+++ Data for review

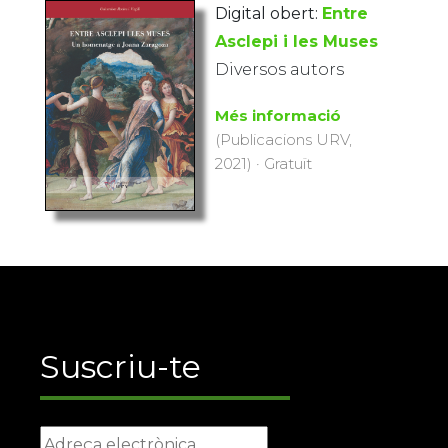
Digital obert:
Entre
Asclepi i les Muses
Diversos autors
Més informació
(Publicacions URV,
2021) · Gratuït
Suscriu-te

++++++

Without including any pictures, repeat the records above exactly.

» Solution for this exercise
Digital obert:
Entre
Asclepi i les Muses
Diversos autors
Més informació
(Publicacions URV,
2021) · Gratuït
Suscriu-te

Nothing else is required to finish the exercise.